The first Pi Day was celebrated in 1988, when it was created by Larry Shaw, a San Francisco Exploratorium physicist. For that first Pi Day, both staff and visitors marched around one of the Exploratorium's circular spaces, then followed that up with a feast of fruit pies. The Exploratorium continues to hold Pi Day celebrations, and has a page dedicated to today's event, as well.
The Exploratorium will have a live webcast on explo.tv (beginning at 1:00 p.m. PDT); they will also be making their presence known in the virtual world, Second Life.
For those who want to be "more significant" in terms of digits, Wikipedia says that some are calling March 14th, 2015 at 9:26:53 a.m. as "Real Pi Day." These numbers for the date and the time combined (3/14/15, 9:26:53) correspond to the first 10 digits of pi (3.141592653).

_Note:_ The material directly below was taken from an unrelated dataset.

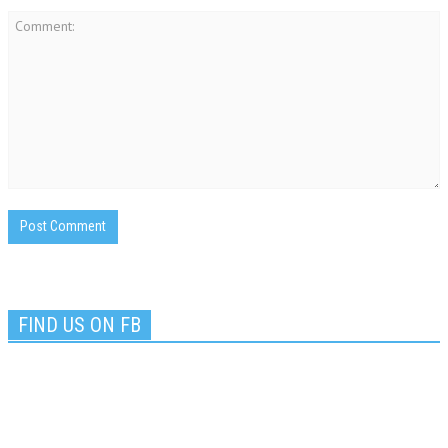
FIND US ON FB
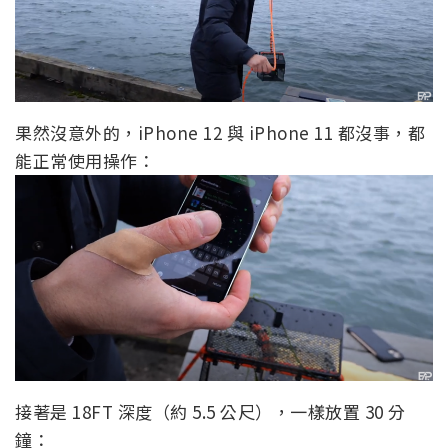
果然沒意外的，iPhone 12 與 iPhone 11 都沒事，都
能正常使用操作：
接著是 18FT 深度（約 5.5 公尺），一樣放置 30 分
鐘：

On March 12, 2009, the U.S. House of Representatives passed a non-binding resolution (HRES 224), which recognized March 14, 2009, as National Pi Day. Meanwhile, on Pi Day 2010, Google used one of its familiar Google Doodles to celebrate the faux holiday.
Pi has often been (over)used in science fiction to "disarm" rogue computers and robots. The frequently used request is to ask the offending automaton to recite pi to the final digit, resulting in a robotic form of a nervous breakdown. You can watch Spock turn a computer into mush in a Star Trek clip, below.
Sadly, it doesn't appear restaurants like Baker's Square or Marie Callender's will be celebrating Pi Day. After all, there was already a National Pie Day (with an e) earlier this year.